Kita tahu bahwa diskusi atau dialog dan bahkan tulisan-tulisan mengenai keniscayaan dari keragaman itu sudah banyak dilakukan. Sebenarnya, jauh mana pengaruh diskusi dan penulisan itu pada perkembangan pluralisme dan pencegahan atau pengurangan konflik di tanah air dan sebenarnya apa yang salah dengan perbedaan itu?

Abdul Moqsith Ghazali
Abdul Moqsith Ghazali

Mungkin butuh riset khusus untuk mengetahui seberapa jauh efek dari buku tentang kerukunan itu terhadap pengurangan konflik. Ada banyak analisa, salah satunya bahwa konflik yang melibatkan umat beragama di Indonesia, tidak selalu bermotifkan utama soal-soal keagamaan. Tetapi biasanya diawali dari persoalan ekonomi politik; perebutan sumber ekonomi dan dan kekuasaan, baru kemudian untuk mendramatisasi konflik itu dibumbui argumen-argumen agama. Walaupun, tidak menutup kemungkinan ada konflik yang diawali betul oleh soal-soal keagamaan, tapi biasanya itu tidak ada variabel-variabel tunggal.

Banyak orang yang mengatakan bahwa konflik yang lahir justru dari luar motif keagamaan. Apalagi misalnya sekarang sedang ramai-ramainya otonomi daerah, kecenderungan untuk menegakkan identitas, baik identitas agama atau identitas etnis itu cenderung menguat dan terutama sebagai bagian dari identitas itu muncul tentu dengan lain-lain, seperti ekonomi dan politik, misalnya.
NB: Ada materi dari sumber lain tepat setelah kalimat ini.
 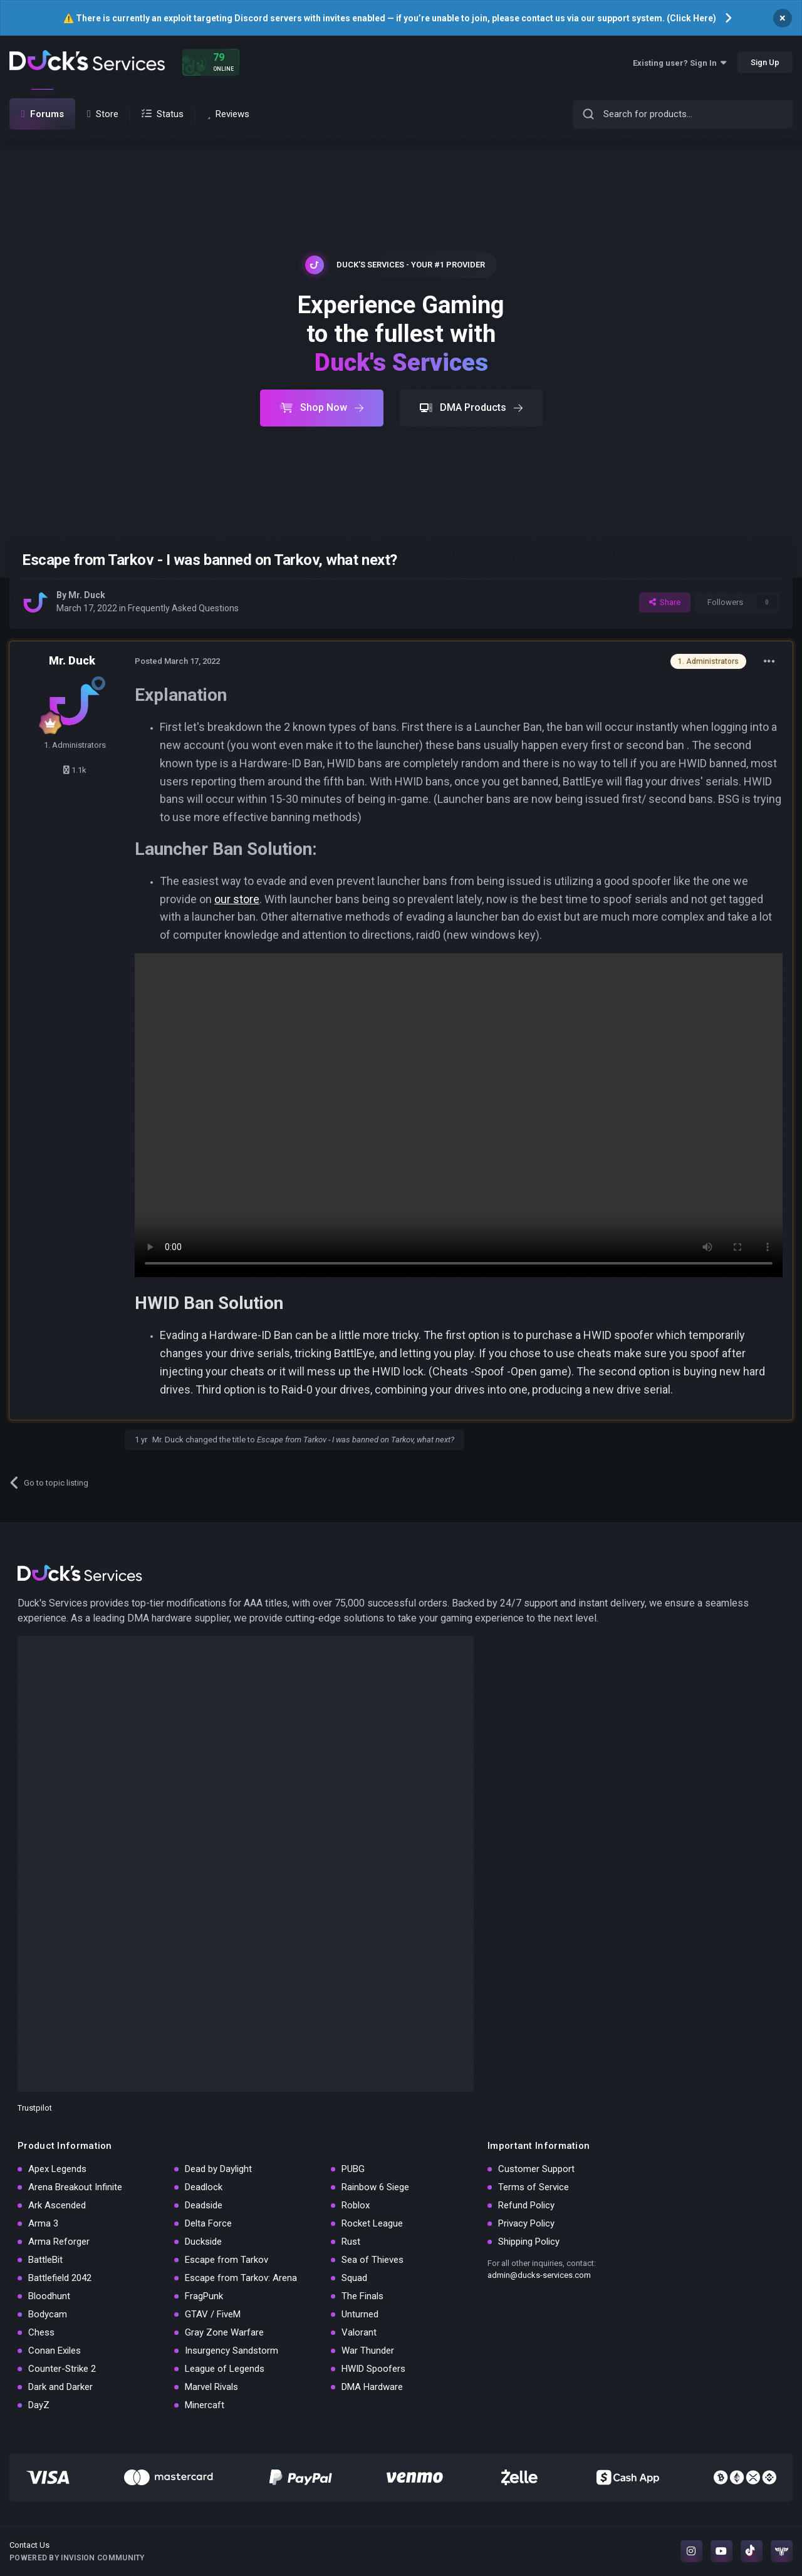 I want to click on admin@ducks-services.com, so click(x=539, y=2275).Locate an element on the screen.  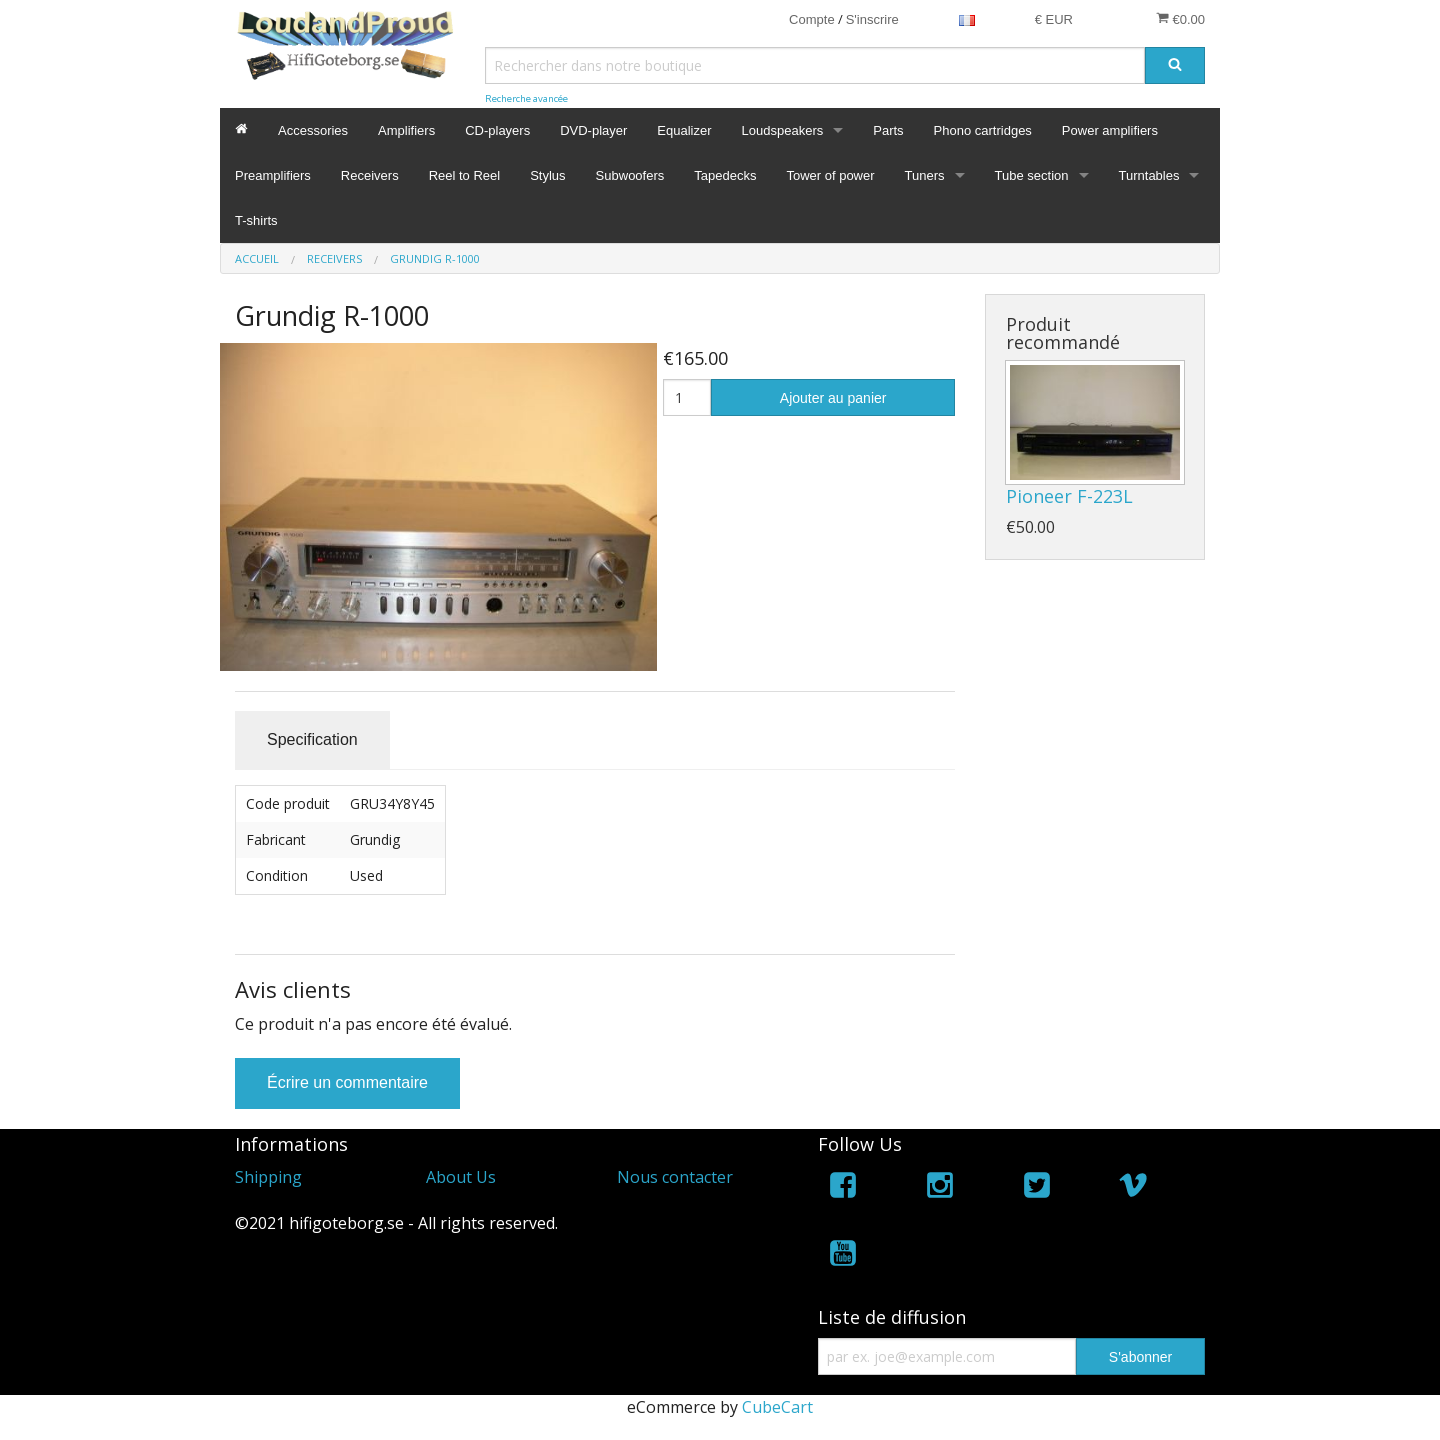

Karena itu buku-buku yang berbicara tentang kerukunan umat beragama, hanya menjadi satu bagian dari solusi besar untuk mengatasi ketegangan antarumat beragama, tidak bisa satu-satu, oleh karena itu harus serentak, harus dikategorisasi, misalnya harus dipolarisasi konflik yang berlatar belakang ekonomi-politik, tidak bisa diselesaikan hanya lewat penyeselaian teologis.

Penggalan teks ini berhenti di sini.